#### Source data
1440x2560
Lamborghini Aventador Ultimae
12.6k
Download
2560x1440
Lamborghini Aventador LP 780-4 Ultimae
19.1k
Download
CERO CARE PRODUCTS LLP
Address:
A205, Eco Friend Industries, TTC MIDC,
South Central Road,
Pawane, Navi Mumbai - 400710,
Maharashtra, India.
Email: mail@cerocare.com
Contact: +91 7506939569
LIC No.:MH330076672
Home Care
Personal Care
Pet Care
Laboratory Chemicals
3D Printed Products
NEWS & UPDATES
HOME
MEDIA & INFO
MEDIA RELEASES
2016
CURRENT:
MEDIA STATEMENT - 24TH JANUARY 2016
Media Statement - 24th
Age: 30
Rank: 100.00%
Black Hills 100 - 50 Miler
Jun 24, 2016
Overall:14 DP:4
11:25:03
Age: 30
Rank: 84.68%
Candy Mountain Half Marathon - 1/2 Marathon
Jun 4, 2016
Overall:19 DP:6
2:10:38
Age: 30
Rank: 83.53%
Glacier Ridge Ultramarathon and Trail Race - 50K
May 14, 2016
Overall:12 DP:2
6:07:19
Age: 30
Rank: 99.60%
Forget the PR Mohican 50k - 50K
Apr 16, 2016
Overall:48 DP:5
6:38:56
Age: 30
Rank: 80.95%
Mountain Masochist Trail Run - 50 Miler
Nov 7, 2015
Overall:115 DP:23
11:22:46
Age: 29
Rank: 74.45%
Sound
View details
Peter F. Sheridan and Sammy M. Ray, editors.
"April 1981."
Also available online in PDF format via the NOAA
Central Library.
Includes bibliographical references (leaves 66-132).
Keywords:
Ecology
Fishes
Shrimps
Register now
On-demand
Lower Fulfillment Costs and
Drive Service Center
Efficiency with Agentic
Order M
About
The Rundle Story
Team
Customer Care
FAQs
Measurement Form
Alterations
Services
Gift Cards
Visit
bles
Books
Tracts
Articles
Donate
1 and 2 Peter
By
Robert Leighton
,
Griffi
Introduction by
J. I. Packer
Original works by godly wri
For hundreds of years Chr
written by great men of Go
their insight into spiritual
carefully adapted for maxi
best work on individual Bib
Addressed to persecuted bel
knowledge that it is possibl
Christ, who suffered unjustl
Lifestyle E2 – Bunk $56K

#### What is required
In how many lines of the data above does the word "Lamborghini" occur? Only the number is wanted.

#### Output below
2